Listening to NPR’s All Things Considered during a quick grocery run this afternoon, I heard newly triumphant Tea Partier Rand Paul trumpeting on about what he thinks of as his “moderate” views on the future of American government: basically, get rid of everything that costs anyone anything. The Americans with Disabilities Act, he tells us, was “overreaching,” and businesses should be allowed to refuse service to anyone they please, including those needing special accommodations. Asked if, by that line of thinking, the Civil Rights Act of 1964 was overreaching, he backed and filled like crazy, first trying to say that he agreed with legislation intended to eliminate “institutional” discrimination. Then, when pressed by the reporter who pointed out that the Civil Rights Act said businesses could not refuse service to anyone they please, he admitted he hadn’t ever read the darn thing.

The mixed results of the current round of voting, and the silly “We’re here to take back OUR government” motto that’s being used to fine demagogic effect (hey, it’s not your government, folks…it’s everyone’s government), presage re-election of doctrinaire kill-the-beasters. These people would like to see every tax-funded safety net taken away from every American, and if possible every tax eliminated, first starting with big corporate taxpayers, them moving to the extremely wealthy, and finally focussing on the middle class. As we know, the deadbeat working poor don’t pay taxes.

What, really, would this mean? A few days ago, Jim at Bargaineering ran a post in which he mentioned, in passing, USA Today‘s report that American tax rates are lower than they’ve been in 60 years. He also pointed out that those scary-sounding tax brackets do not even vaguely represent the typical American’s actual ratio of tax to income; after deductions and credits, he observes, “very few people pay anything close to their marginal tax rate.”

This engendered a lively round of screaming and wailing from Bargaineering’s readers. I left a half-baked yelp there, myself, which I’d like to refine a bit today.

You know, the American middle class exists not in spite of the government, but because of it. The affluent lifestyle that has been enjoyed by the majority of our citizens since World War II is an artifact of government protectionism and social programs that date back to the 1800s. The amenities we enjoy and that are envied by citizens of other countries, even in the developed world, were put in place by our taxes. As scholar Michael Lind remarked a few years ago, our middle class has “been invented and reinvented by the government.”

How, I wonder, do the Tea Partiers, the Kill-the-Beasters, and the chronic complainers think we get roads built? Bridges built? Airports constructed? Air traffic controllers trained and in place 24 hours a day?

Where do they think schools come from? Do they really believe it would be better for all of us to home-school our kids, or to rely on private entities with customer service like, oh, say Qwest‘s or Comcast‘s, to educate our children? Did none of them watch last week’s Frontline report on the quality of education delivered by for-profit “colleges” and “universities”?
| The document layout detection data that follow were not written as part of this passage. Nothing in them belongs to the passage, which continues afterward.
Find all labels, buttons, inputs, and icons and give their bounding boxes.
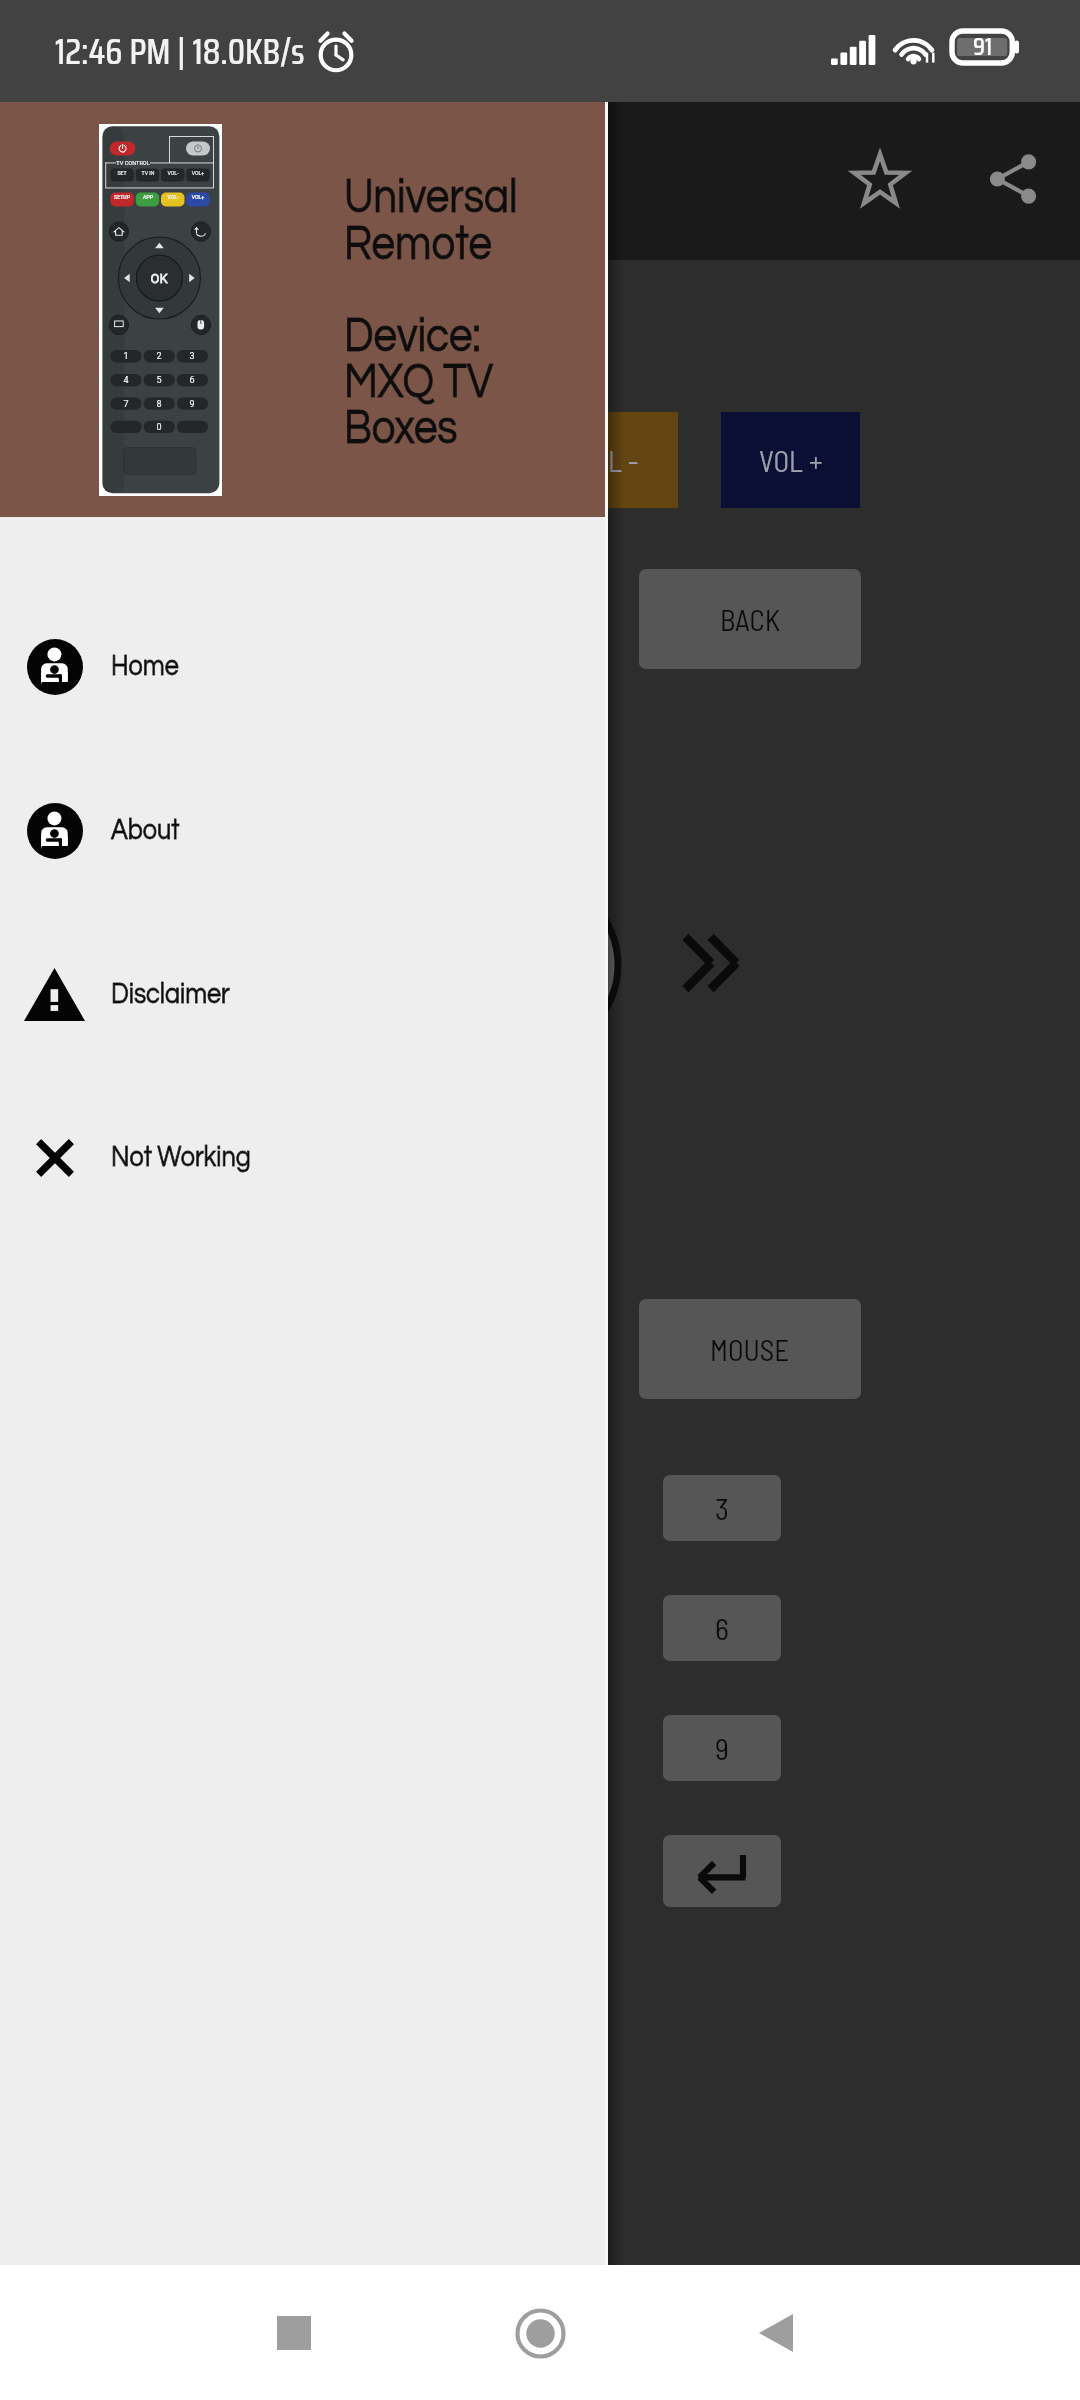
staticText: Not Working [111,1142,251,1172]
staticText: 5 [141,375,177,386]
staticText: 1 [108,351,144,362]
staticText: 9 [715,1730,729,1766]
staticText: SET [104,170,140,176]
staticText: 3 [174,351,210,362]
button[interactable]: 6 [663,1595,781,1661]
staticText: 12:46 PM | 18.0KB/s [55,23,305,80]
staticText: 0 [141,422,177,433]
button[interactable]: Recent apps [226,2266,362,2400]
button[interactable]: Fast forward [660,910,766,1016]
button[interactable]: Enter [663,1835,781,1907]
staticText: VOL- [155,170,191,176]
staticText: 6 [715,1610,729,1646]
staticText: 3 [715,1490,729,1526]
staticText: VOL+ [180,194,216,200]
button[interactable]: BACK [639,569,861,669]
staticText: Home [111,651,179,681]
staticText: About [111,815,180,845]
staticText: VOL - [578,443,639,478]
staticText: MOUSE [710,1332,790,1367]
button[interactable]: MOUSE [639,1299,861,1399]
button[interactable]: VOL - [539,412,678,508]
button[interactable]: Home [472,2266,608,2400]
button[interactable]: Share [977,143,1049,215]
staticText: 9 [174,399,210,410]
button[interactable]: Back [708,2266,844,2400]
staticText: Universal Remote Device: MXQ TV Boxes [344,173,518,453]
staticText: APP [130,194,166,200]
staticText: Disclaimer [111,979,230,1009]
staticText: 91 [973,27,992,66]
button[interactable]: Disclaimer [0,912,608,1076]
staticText: 4 [108,375,144,386]
staticText: VOL+ [180,170,216,176]
staticText: OK [141,271,177,286]
staticText: VOL- [155,194,191,200]
staticText: About [111,815,180,845]
staticText: TV CONTROL [115,160,151,167]
staticText: 8 [141,399,177,410]
staticText: VOL + [759,443,823,478]
button[interactable]: 3 [663,1475,781,1541]
button[interactable]: 9 [663,1715,781,1781]
staticText: BACK [720,602,781,637]
button[interactable]: Favorite [844,143,916,215]
staticText: Not Working [111,1142,251,1172]
staticText: Universal Remote Device: MXQ TV Boxes [344,173,518,453]
staticText: SETUP [104,194,140,200]
staticText: 6 [174,375,210,386]
staticText: Home [111,651,179,681]
staticText: 2 [141,351,177,362]
button[interactable]: Home [0,584,608,748]
button[interactable]: Not Working [0,1075,608,1239]
button[interactable]: About [0,748,608,912]
staticText: Disclaimer [111,979,230,1009]
staticText: TV IN [130,170,166,176]
staticText: 7 [108,399,144,410]
button[interactable]: VOL + [721,412,860,508]
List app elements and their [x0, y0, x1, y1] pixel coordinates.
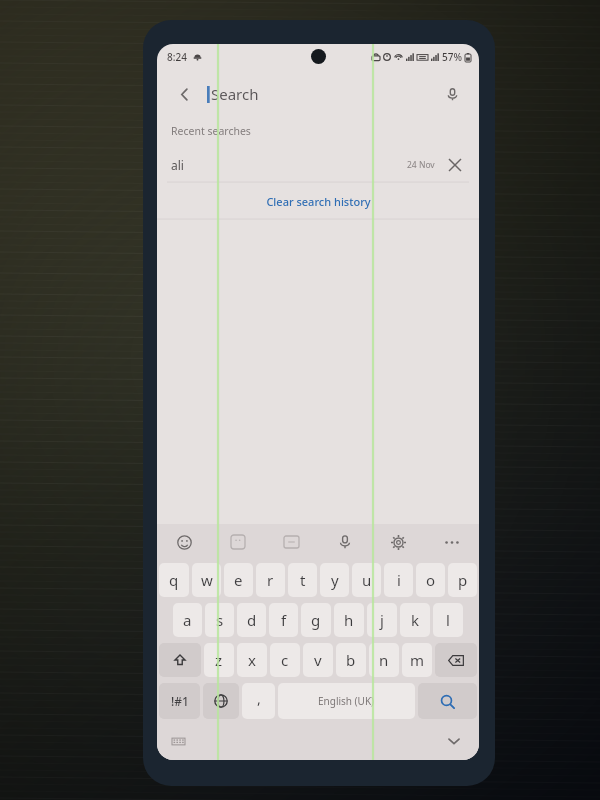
staticText: x — [248, 650, 256, 670]
button[interactable]: n — [369, 643, 399, 677]
button[interactable]: g — [301, 603, 331, 637]
button[interactable]: Voice search — [435, 77, 469, 111]
staticText: z — [215, 650, 223, 670]
button[interactable]: k — [400, 603, 430, 637]
button[interactable]: j — [367, 603, 397, 637]
staticText: j — [380, 610, 384, 630]
staticText: Clear search history — [266, 194, 371, 209]
staticText: t — [300, 570, 306, 590]
staticText: r — [267, 570, 274, 590]
button[interactable]: c — [270, 643, 300, 677]
button[interactable]: Remove — [445, 155, 465, 175]
button[interactable]: English (UK) — [278, 683, 415, 719]
button[interactable]: o — [416, 563, 445, 597]
button[interactable]: , — [242, 683, 275, 719]
staticText: 57% — [442, 50, 462, 64]
button[interactable]: u — [352, 563, 381, 597]
staticText: 24 Nov — [407, 159, 435, 171]
staticText: k — [411, 610, 420, 630]
button[interactable]: Voice input — [330, 527, 360, 557]
button[interactable]: e — [224, 563, 253, 597]
staticText: !#1 — [171, 693, 189, 709]
button[interactable]: Backspace — [435, 643, 477, 677]
button[interactable]: Stickers — [223, 527, 253, 557]
staticText: v — [314, 650, 322, 670]
button[interactable]: More options — [437, 527, 467, 557]
staticText: q — [169, 570, 179, 590]
staticText: c — [281, 650, 289, 670]
button[interactable]: p — [448, 563, 477, 597]
staticText: i — [397, 570, 401, 590]
staticText: h — [344, 610, 354, 630]
button[interactable]: Change language — [203, 683, 239, 719]
staticText: o — [426, 570, 436, 590]
button[interactable]: x — [237, 643, 267, 677]
staticText: English (UK) — [318, 694, 375, 708]
button[interactable]: Settings — [383, 527, 413, 557]
button[interactable]: Search — [418, 683, 477, 719]
staticText: 8:24 — [167, 50, 187, 64]
button[interactable]: Shift — [159, 643, 201, 677]
button[interactable]: Back — [167, 77, 201, 111]
button[interactable]: w — [192, 563, 221, 597]
button[interactable]: Search — [207, 84, 435, 104]
staticText: , — [257, 689, 261, 708]
button[interactable]: r — [256, 563, 285, 597]
staticText: w — [201, 570, 213, 590]
button[interactable]: Hide keyboard — [441, 728, 467, 754]
button[interactable]: f — [269, 603, 298, 637]
button[interactable]: v — [303, 643, 333, 677]
staticText: e — [234, 570, 243, 590]
staticText: s — [216, 610, 224, 630]
staticText: Search — [211, 84, 259, 104]
button[interactable]: s — [205, 603, 234, 637]
button[interactable]: Emoji — [169, 527, 199, 557]
button[interactable]: t — [288, 563, 317, 597]
staticText: ali — [171, 157, 184, 173]
button[interactable]: y — [320, 563, 349, 597]
staticText: n — [379, 650, 389, 670]
staticText: p — [458, 570, 468, 590]
button[interactable]: q — [159, 563, 189, 597]
button[interactable]: d — [237, 603, 266, 637]
staticText: a — [183, 610, 192, 630]
staticText: y — [331, 570, 339, 590]
button[interactable]: Keyboard layout — [167, 730, 189, 752]
staticText: g — [311, 610, 321, 630]
staticText: m — [410, 650, 425, 670]
staticText: f — [281, 610, 287, 630]
staticText: b — [346, 650, 356, 670]
staticText: Recent searches — [171, 124, 251, 138]
button[interactable]: i — [384, 563, 413, 597]
button[interactable]: GIF — [276, 527, 306, 557]
staticText: u — [362, 570, 372, 590]
staticText: d — [247, 610, 257, 630]
staticText: l — [446, 610, 450, 630]
button[interactable]: h — [334, 603, 364, 637]
button[interactable]: a — [173, 603, 202, 637]
button[interactable]: b — [336, 643, 366, 677]
button[interactable]: m — [402, 643, 432, 677]
button[interactable]: z — [204, 643, 234, 677]
button[interactable]: l — [433, 603, 463, 637]
button[interactable]: ali — [157, 148, 479, 182]
button[interactable]: Clear search history — [157, 183, 479, 219]
button[interactable]: !#1 — [159, 683, 200, 719]
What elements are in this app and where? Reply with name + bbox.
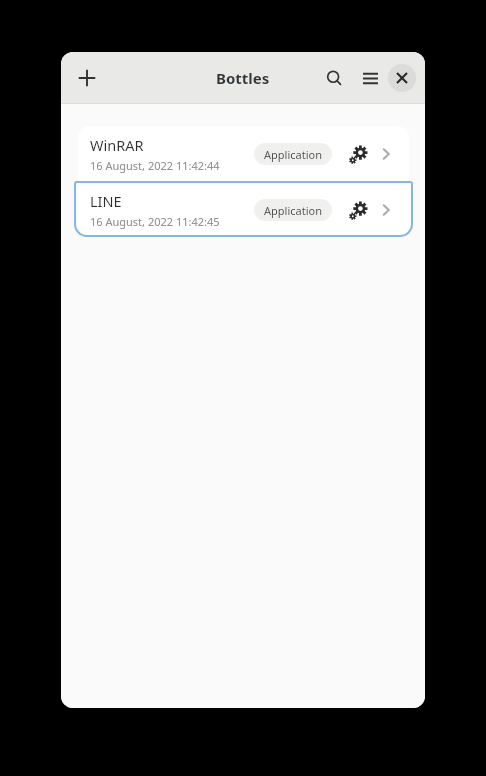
button[interactable]: Add bottle bbox=[69, 60, 105, 96]
staticText: Bottles bbox=[216, 68, 270, 88]
staticText: WinRAR bbox=[90, 135, 144, 155]
button[interactable]: Open bottle details bbox=[372, 140, 400, 168]
button[interactable]: LINE bbox=[78, 182, 409, 237]
button[interactable]: Close bbox=[388, 64, 416, 92]
button[interactable]: Bottle settings bbox=[344, 140, 372, 168]
staticText: 16 August, 2022 11:42:45 bbox=[90, 214, 220, 229]
button[interactable]: Main menu bbox=[352, 60, 388, 96]
staticText: Application bbox=[264, 203, 322, 218]
button[interactable]: Bottle settings bbox=[344, 196, 372, 224]
button[interactable]: Search bbox=[316, 60, 352, 96]
staticText: Application bbox=[264, 147, 322, 162]
staticText: 16 August, 2022 11:42:44 bbox=[90, 158, 220, 173]
button[interactable]: Open bottle details bbox=[372, 196, 400, 224]
staticText: LINE bbox=[90, 191, 122, 211]
button[interactable]: WinRAR bbox=[78, 126, 409, 181]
Have they never used a public library? Have they never put their kids in a summer program run by their town or city’s public parks program?

Where does the water that flows out of the taps in their kitchens and bathrooms come from? Who works to make that water as safe as possible and keep it coming, clean and steady, day and night, year after year?

Is each and every one of them ready to pick up an automatic rifle and defend his home against an invading army? And who among them will be the general and who the privates in the unfunded militia that will protect our country against those who hate us?

And do they never go to professional football or baseball games, held in enormous arenas built at taxpayer expense for the benefit of private entrepreneurs? Do they not watch television, an amenity developed and delivered to us at taxpayer expense?

Did they all go to private colleges and universities, paying the vast tuition for places like Princeton, Yale, and Stanford out of pocket? Maybe they went to lesser schools, like Carleton College or Lewis and Clark—no problem sending the kids there with the savings from all those taxes not paid to support public universities and community colleges.

Maybe these folks, the Joe the Plumbers Sarah Palin pretends to speak for, can afford to put their kids in private or parochial schools. But most people can’t. What do they think will happen to America when 70 or 80 percent of the families in this country, absent public schools, cannot afford to educate their children?

One commenter at Bargaineering says about the claim that taxes are now historically low: “You forget to add into taxes things like social security, state and local fees and also real estate taxes.” Oh, the pain. I weep, I do.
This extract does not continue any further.